Well...she has all these titles to the car and insurance cards that have expired....

I had the guy my ID and insurance card(first one I saw) and said let me call her and try and find the registration. He said okay and went to his car to check everything out. Well, I was calm and okay then but as soon as he was away and mom was on the phone I broke down crying...Couldnt find the title...he comes back and informs me that he is going to let me off with a warning and that I should really get the right insurance card and registration in the car...dang...

Got pulled over with no insurance and title...good thing I had the feeling to bring my ID with me this time


----------



## william williamson (Feb 26, 2006)

....................................................


----------



## wild_deuce03 (Aug 14, 2010)

william williamson said:


> insurance and registration.
> NOT THE TITLE.
> if the vehicle is stolen they can get rid of it alot easier with the title.
> the registration is motor vehicles proof to LEO of proper registry to the owner and it's drivers.
> ...


+1 What William said. Glad it worked out for you.


----------



## Harley D (Mar 27, 2009)

william williamson said:


> insurance and registration.
> NOT THE TITLE.
> if the vehicle is stolen they can get rid of it alot easier with the title.
> the registration is motor vehicles proof to LEO of proper registry to the owner and it's drivers.
> ...


no need to use caps man...still in high school...spent a good part of my life in a school that tought me nothing plus a little bit slow....no need to get to testy on me


----------



## Harley D (Mar 27, 2009)

wild_deuce03 said:


> +1 What William said. Glad it worked out for you.


thanks I always freak out when a police man is near even though I am doing nothing wrong:hammer:


----------



## Indigo Bully Connection (Dec 21, 2006)

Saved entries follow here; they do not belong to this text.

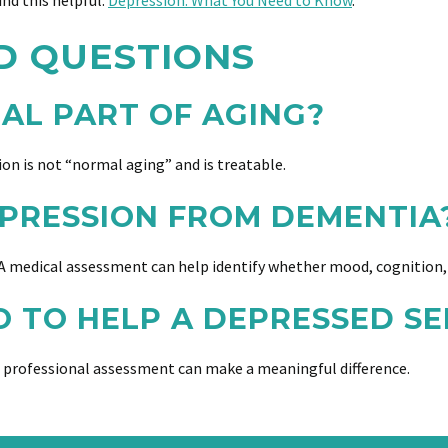
ind this helpful:
Depression: What You Need to Know
.
D QUESTIONS
MAL PART OF AGING?
sion is not “normal aging” and is treatable.
PRESSION FROM DEMENTIA
 medical assessment can help identify whether mood, cognition, 
O TO HELP A DEPRESSED SE
 professional assessment can make a meaningful difference.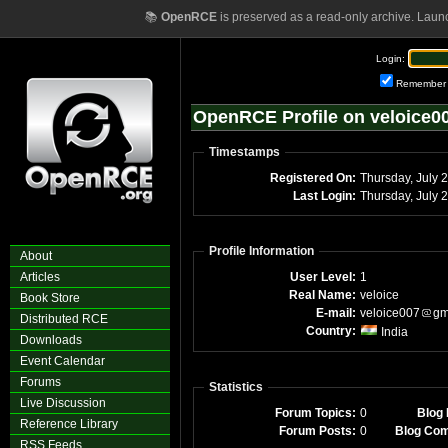
📚
OpenRCE
is preserved as a read-only archive. Laun
Login:
Remember
OpenRCE Profile on veloice0
Timestamps
Registered On:
Thursday, July 
Last Login:
Thursday, July 
Profile Information
About
Articles
User Level:
1
Real Name:
veloice
Book Store
E-mail:
veloice007
gm
Distributed RCE
Country:
India
Downloads
Event Calendar
Forums
Statistics
Live Discussion
Forum Topics:
0
Blog 
Reference Library
Forum Posts:
0
Blog Co
RSS Feeds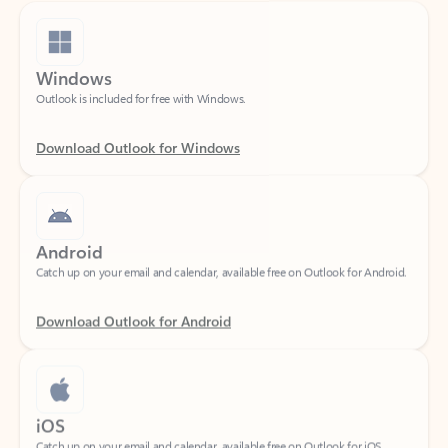
Windows
Outlook is included for free with Windows.
Download Outlook for Windows
Android
Catch up on your email and calendar, available free on Outlook for Android.
Download Outlook for Android
iOS
Catch up on your email and calendar, available free on Outlook for iOS.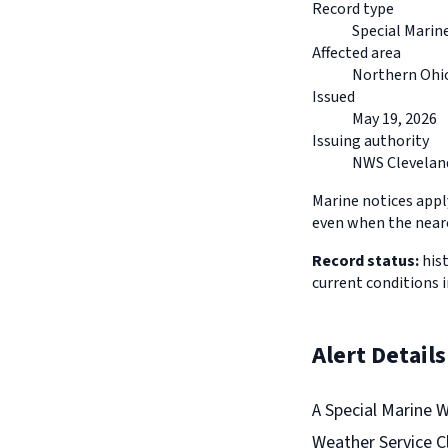
Record type
Special Marin
Affected area
Northern Ohio
Issued
May 19, 2026
Issuing authority
NWS Clevelan
Marine notices appl
even when the neare
Record status:
hist
current conditions 
Alert Details
A Special Marine 
Weather Service Cl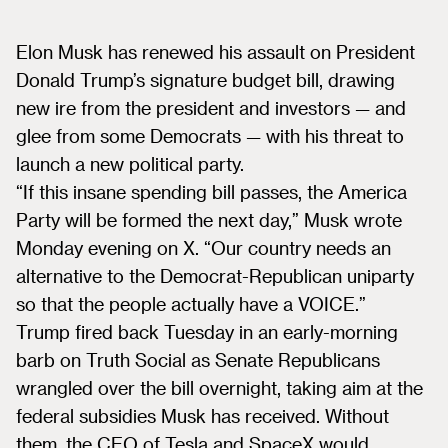
Elon Musk has renewed his assault on President
Donald Trump’s signature budget bill, drawing
new ire from the president and investors — and
glee from some Democrats — with his threat to
launch a new political party.
“If this insane spending bill passes, the America
Party will be formed the next day,” Musk wrote
Monday evening on X. “Our country needs an
alternative to the Democrat-Republican uniparty
so that the people actually have a VOICE.”
Trump fired back Tuesday in an early-morning
barb on Truth Social as Senate Republicans
wrangled over the bill overnight, taking aim at the
federal subsidies Musk has received. Without
them, the CEO of Tesla and SpaceX would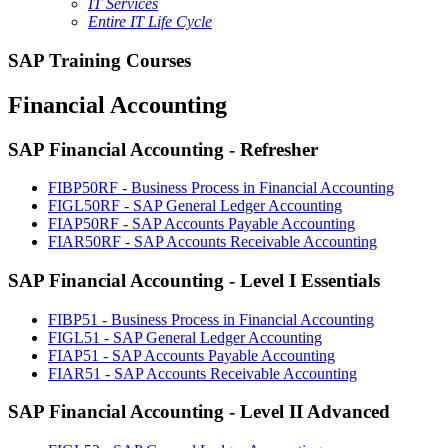
IT Services
Entire IT Life Cycle
SAP Training Courses
Financial Accounting
SAP Financial Accounting - Refresher
FIBP50RF - Business Process in Financial Accounting
FIGL50RF - SAP General Ledger Accounting
FIAP50RF - SAP Accounts Payable Accounting
FIAR50RF - SAP Accounts Receivable Accounting
SAP Financial Accounting - Level I Essentials
FIBP51 - Business Process in Financial Accounting
FIGL51 - SAP General Ledger Accounting
FIAP51 - SAP Accounts Payable Accounting
FIAR51 - SAP Accounts Receivable Accounting
SAP Financial Accounting - Level II Advanced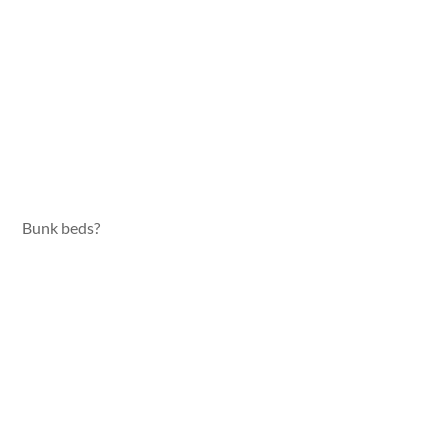
Bunk beds?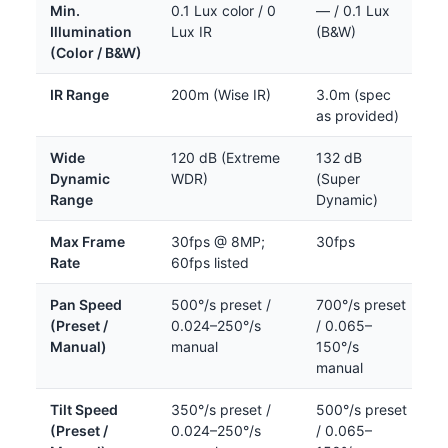
Min.
0.1 Lux color / 0
— / 0.1 Lux
Illumination
Lux IR
(B&W)
(Color / B&W)
IR Range
200m (Wise IR)
3.0m (spec
as provided)
Wide
120 dB (Extreme
132 dB
Dynamic
WDR)
(Super
Range
Dynamic)
Max Frame
30fps @ 8MP;
30fps
Rate
60fps listed
Pan Speed
500°/s preset /
700°/s preset
(Preset /
0.024–250°/s
/ 0.065–
Manual)
manual
150°/s
manual
Tilt Speed
350°/s preset /
500°/s preset
(Preset /
0.024–250°/s
/ 0.065–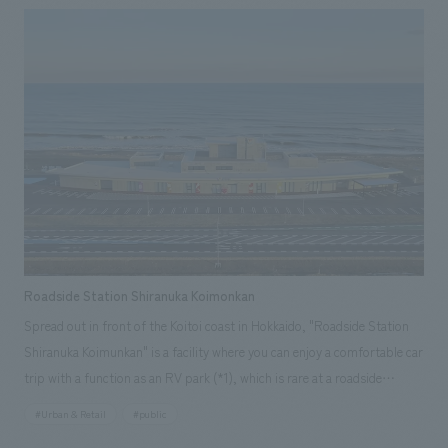
"sanshoku" and completely renovated along with the spatial design. We
interpreted the facility as a place to send off guests arriving at Grand
Hirafu onto the course, and a place to welcome guests returning from
the course, and concept design it accordingly. We aimed to create a
space that is cool yet somehow warm, with an experience that can only
be found here, by blending the generous nature of Hokkaido, which
embraces the resort, with the newly enhanced, cool brand identity
symbolized by "Hirafu Blue," and scattering these elements throughout
the lively space that is unique to a resort facility and offers once-in-a-
lifetime encounters.
Roadside Station Shiranuka Koimonkan
Spread out in front of the Koitoi coast in Hokkaido, "Roadside Station
Shiranuka Koimunkan" is a facility where you can enjoy a comfortable car
trip with a function as an RV park (*1), which is rare at a roadside
station, and is equipped with showers, saunas, and laundromats. There
#Urban & Retail
#public
are also restaurants that use local ingredients from Shiranuka Town, and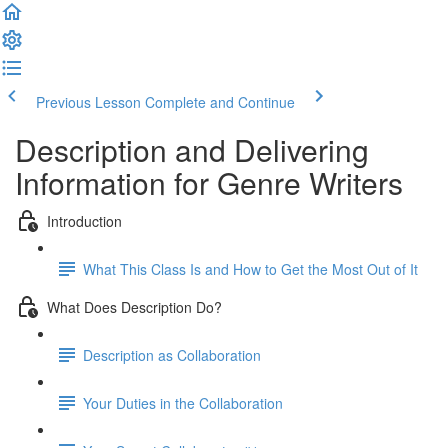
Previous Lesson
Complete and Continue
Description and Delivering
Information for Genre Writers
Introduction
What This Class Is and How to Get the Most Out of It
What Does Description Do?
Description as Collaboration
Your Duties in the Collaboration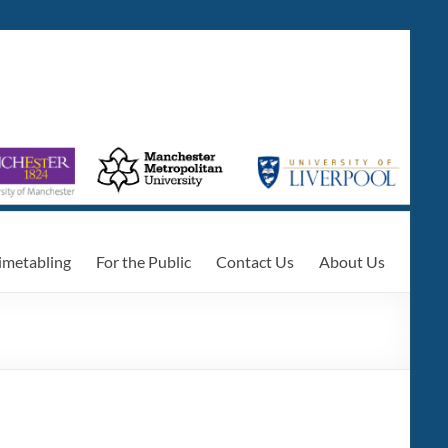
imetabling
For the Public
Contact Us
About Us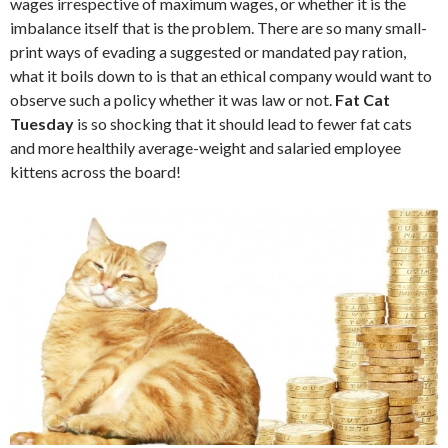
wages irrespective of maximum wages, or whether it is the
imbalance itself that is the problem. There are so many small-
print ways of evading a suggested or mandated pay ration,
what it boils down to is that an ethical company would want to
observe such a policy whether it was law or not.
Fat Cat
Tuesday
is so shocking that it should lead to fewer fat cats
and more healthily average-weight and salaried employee
kittens across the board!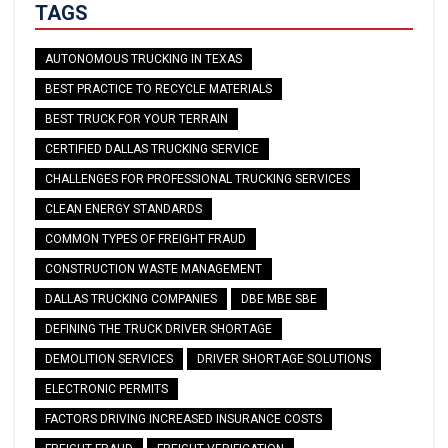
TAGS
AUTONOMOUS TRUCKING IN TEXAS
BEST PRACTICE TO RECYCLE MATERIALS
BEST TRUCK FOR YOUR TERRAIN
CERTIFIED DALLAS TRUCKING SERVICE
CHALLENGES FOR PROFESSIONAL TRUCKING SERVICES
CLEAN ENERGY STANDARDS
COMMON TYPES OF FREIGHT FRAUD
CONSTRUCTION WASTE MANAGEMENT
DALLAS TRUCKING COMPANIES
DBE MBE SBE
DEFINING THE TRUCK DRIVER SHORTAGE
DEMOLITION SERVICES
DRIVER SHORTAGE SOLUTIONS
ELECTRONIC PERMITS
FACTORS DRIVING INCREASED INSURANCE COSTS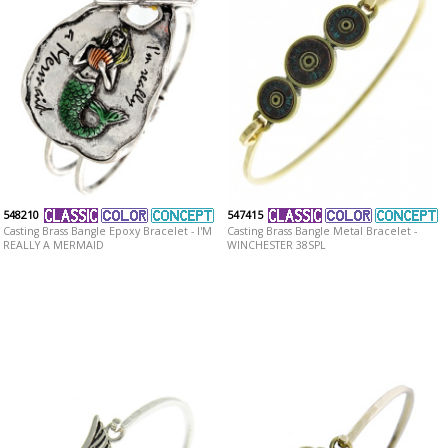
548210
547415
Casting Brass Bangle Epoxy Bracelet - I'M
Casting Brass Bangle Metal Bracelet -
REALLY A MERMAID
WINCHESTER 38SPL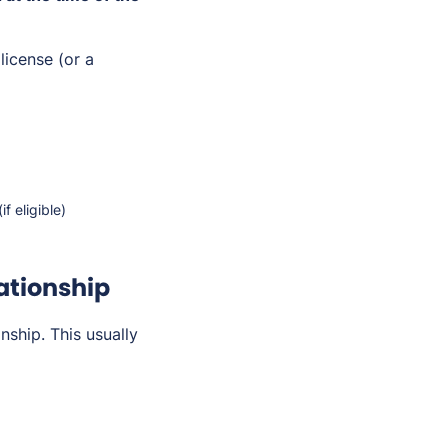
license (or a
f eligible)
lationship
nship. This usually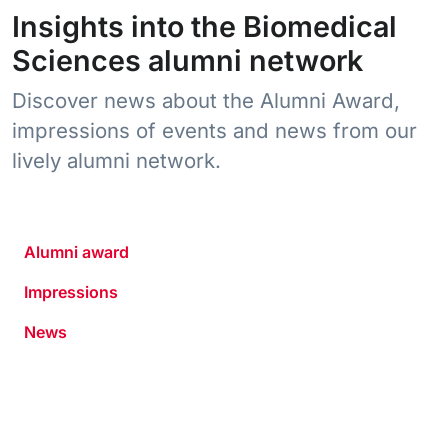
Insights into the Biomedical
Sciences alumni network
Discover news about the Alumni Award,
impressions of events and news from our
lively alumni network.
Alumni award
Impressions
News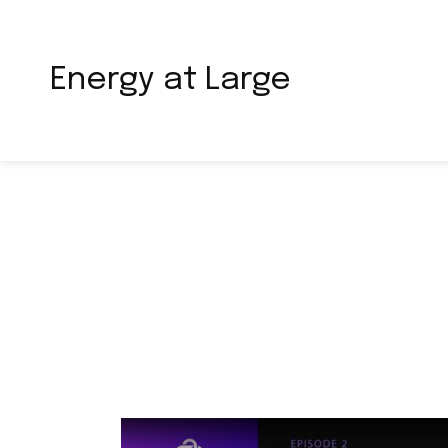
Energy at Large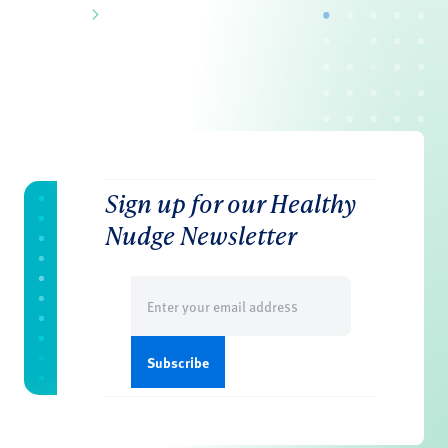
Sign up for our Healthy
Nudge Newsletter
Email
(Required)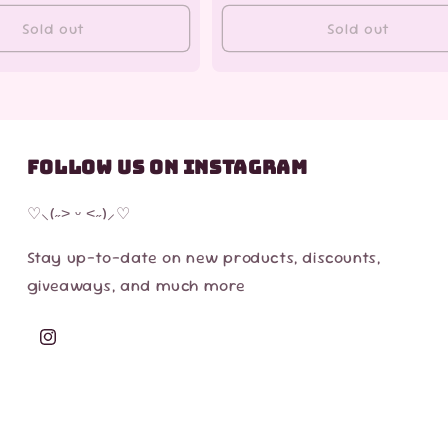
Sold out
Sold out
Follow us on Instagram
♡⸜(˶˃ ᵕ ˂˶)⸝♡
Stay up-to-date on new products, discounts,
giveaways, and much more
Instagram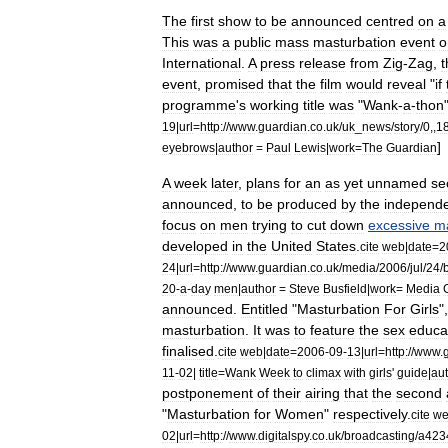
The
first
show
to
be
announced
centred
on
a
This
was
a
public
mass
masturbation
event
o
International
.
A
press
release
from
Zig
-
Zag
,
t
event
,
promised
that
the
film
would
reveal
"
if
programme
'
s
working
title
was
"
Wank
-
a
-
thon
19
|
url
=
http:
//
www
.
guardian
.
co
.
uk
/
uk
_
news
/
story
/
0
,,
1
]
eyebrows
|
author
=
Paul
Lewis
|
work
=
The
Guardian
A
week
later
,
plans
for
an
as
yet
unnamed
se
announced
,
to
be
produced
by
the
independ
focus
on
men
trying
to
cut
down
excessive
ma
developed
in
the
United
States
.
cite
web
|
date
=
2
24
|
url
=
http:
//
www
.
guardian
.
co
.
uk
/
media
/
2006
/
jul
/
24
/
20
-
a
-
day
men
|
author
=
Steve
Busfield
|
work
=
Media
announced
.
Entitled
"
Masturbation
For
Girls
"
masturbation
.
It
was
to
feature
the
sex
educa
finalised
.
cite
web
|
date
=
2006
-
09
-
13
|
url
=
http:
//
www
.
11
-
02
|
title
=
Wank
Week
to
climax
with
girls
'
guide
|
au
postponement
of
their
airing
that
the
second
"
Masturbation
for
Women
"
respectively
.
cite
w
02
|
url
=
http:
//
www
.
digitalspy
.
co
.
uk
/
broadcasting
/
a423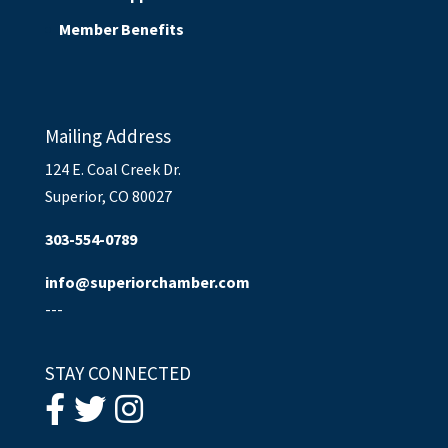
Member Benefits
Mailing Address
124 E. Coal Creek Dr.
Superior, CO 80027
303-554-0789
info@superiorchamber.com
---
STAY CONNECTED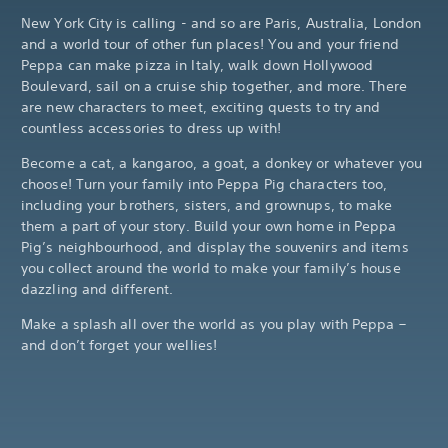
New York City is calling - and so are Paris, Australia, London
and a world tour of other fun places! You and your friend
Peppa can make pizza in Italy, walk down Hollywood
Boulevard, sail on a cruise ship together, and more. There
are new characters to meet, exciting quests to try and
countless accessories to dress up with!
Become a cat, a kangaroo, a goat, a donkey or whatever you
choose! Turn your family into Peppa Pig characters too,
including your brothers, sisters, and grownups, to make
them a part of your story. Build your own home in Peppa
Pig’s neighbourhood, and display the souvenirs and items
you collect around the world to make your family’s house
dazzling and different.
Make a splash all over the world as you play with Peppa –
and don’t forget your wellies!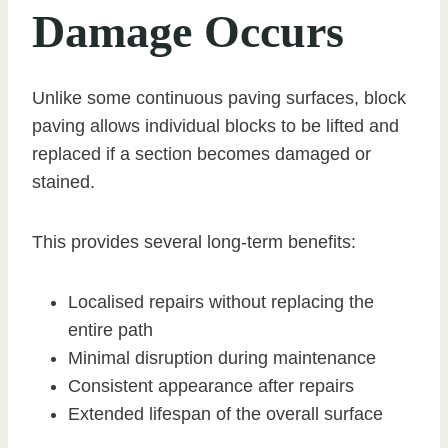
Damage Occurs
Unlike some continuous paving surfaces, block
paving allows individual blocks to be lifted and
replaced if a section becomes damaged or
stained.
This provides several long-term benefits:
Localised repairs without replacing the
entire path
Minimal disruption during maintenance
Consistent appearance after repairs
Extended lifespan of the overall surface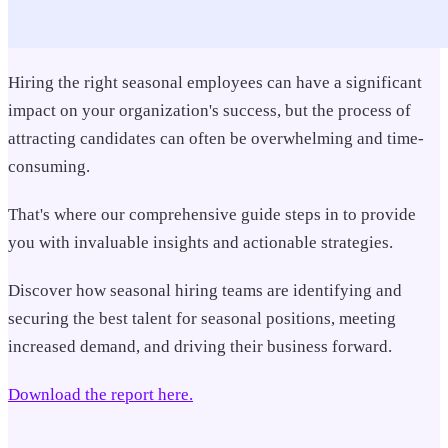
Hiring the right seasonal employees can have a significant
impact on your organization's success, b
ut the process of
attracting candidates can often be overwhelming and time-
consuming.
That's where our comprehensive guide steps in to provide
you with invaluable insights and actionable strategies.
Discover how seasonal hiring teams are identifying and
securing the best talent for seasonal positions, meeting
increased demand, and driving their business forward.
Download the report here.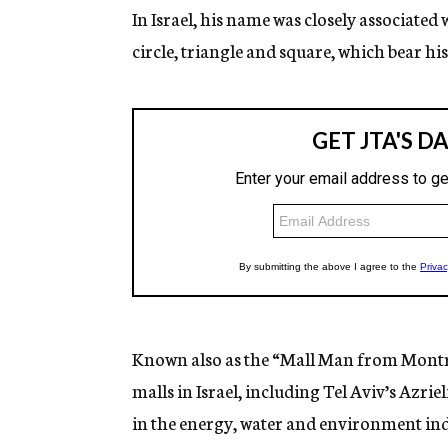
In Israel, his name was closely associated 
circle, triangle and square, which bear hi
Known also as the “Mall Man from Montr
malls in Israel, including Tel Aviv’s Azriel
in the energy, water and environment ind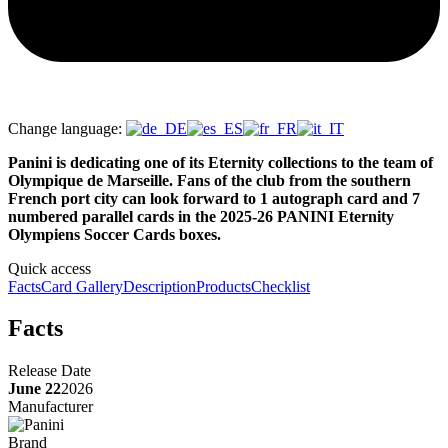
Change language:
Panini is dedicating one of its Eternity collections to the team of
Olympique de Marseille. Fans of the club from the southern
French port city can look forward to 1 autograph card and 7
numbered parallel cards in the 2025-26 PANINI Eternity
Olympiens Soccer Cards boxes.
Quick access
Facts
Card Gallery
Description
Products
Checklist
Facts
Release Date
June 22
2026
Manufacturer
Brand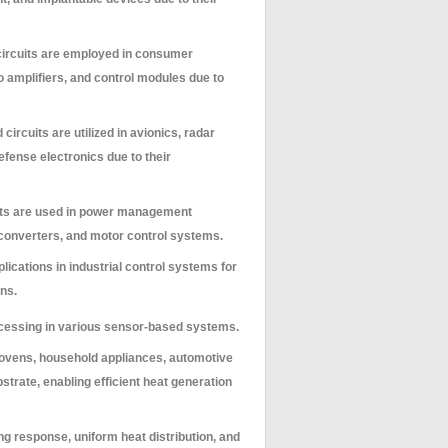
 circuits are employed in consumer
 amplifiers, and control modules due to
 circuits are utilized in avionics, radar
fense electronics due to their
uits are used in power management
 converters, and motor control systems.
lications in industrial control systems for
ns.
processing in various sensor-based systems.
al ovens, household appliances, automotive
strate, enabling efficient heat generation
ng response, uniform heat distribution, and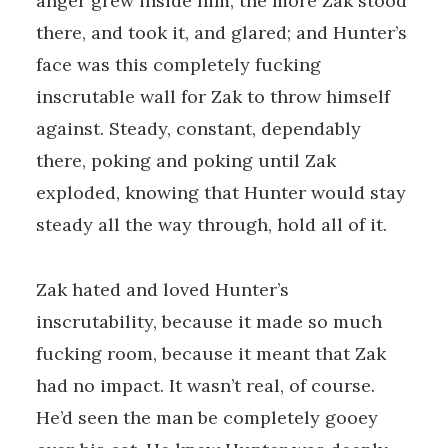
anger grew inside him, the more Zak stood
there, and took it, and glared; and Hunter’s
face was this completely fucking
inscrutable wall for Zak to throw himself
against. Steady, constant, dependably
there, poking and poking until Zak
exploded, knowing that Hunter would stay
steady all the way through, hold all of it.
Zak hated and loved Hunter’s
inscrutability, because it made so much
fucking room, because it meant that Zak
had no impact. It wasn’t real, of course.
He’d seen the man be completely gooey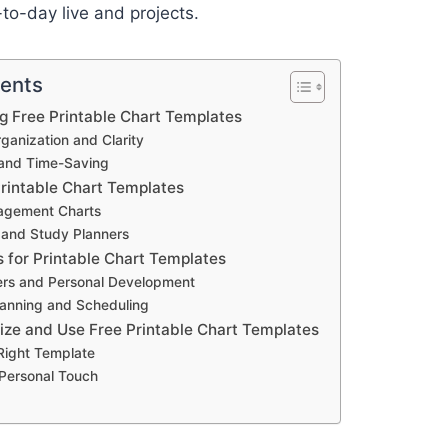
-to-day live and projects.
tents
ng Free Printable Chart Templates
anization and Clarity
and Time-Saving
Printable Chart Templates
agement Charts
 and Study Planners
s for Printable Chart Templates
ers and Personal Development
anning and Scheduling
ze and Use Free Printable Chart Templates
 Right Template
 Personal Touch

hahaha shelby! The first time is rough! Yeah, i think shelby was confused, the registration not the titles. All of the titles are filed away


----------



## Indigo Bully Connection (Dec 21, 2006)

Harley D said:


> no need to use caps man...still in high school...spent a good part of my life in a school that tought me nothing plus a little bit slow....no need to get to testy on me


Shelby, please meet william. William, this is shelby my little sister. Shelby if you look through williams posts you'll see that he wasn't really getting testy, it's just his writing style


----------



## aprilortego (Aug 23, 2010)

Well he let you get off with a warning and now you learned your lesson. lol 

We all have made our mistakes on the road so no sweat
Have a great Friday


----------



## aimee235 (Apr 29, 2007)

Glad everything was OK. I get scared when I see police too. Even though I'm not doing anything wrong.


----------



## william williamson (Feb 26, 2006)

Harley D said:


> no need to use caps man...still in high school...spent a good part of my life in a school that t*A*ught me nothing plus a little bit slow....no need to get to testy on me


caps are for clarity or emphasis.thats all.


----------



## wild_deuce03 (Aug 14, 2010)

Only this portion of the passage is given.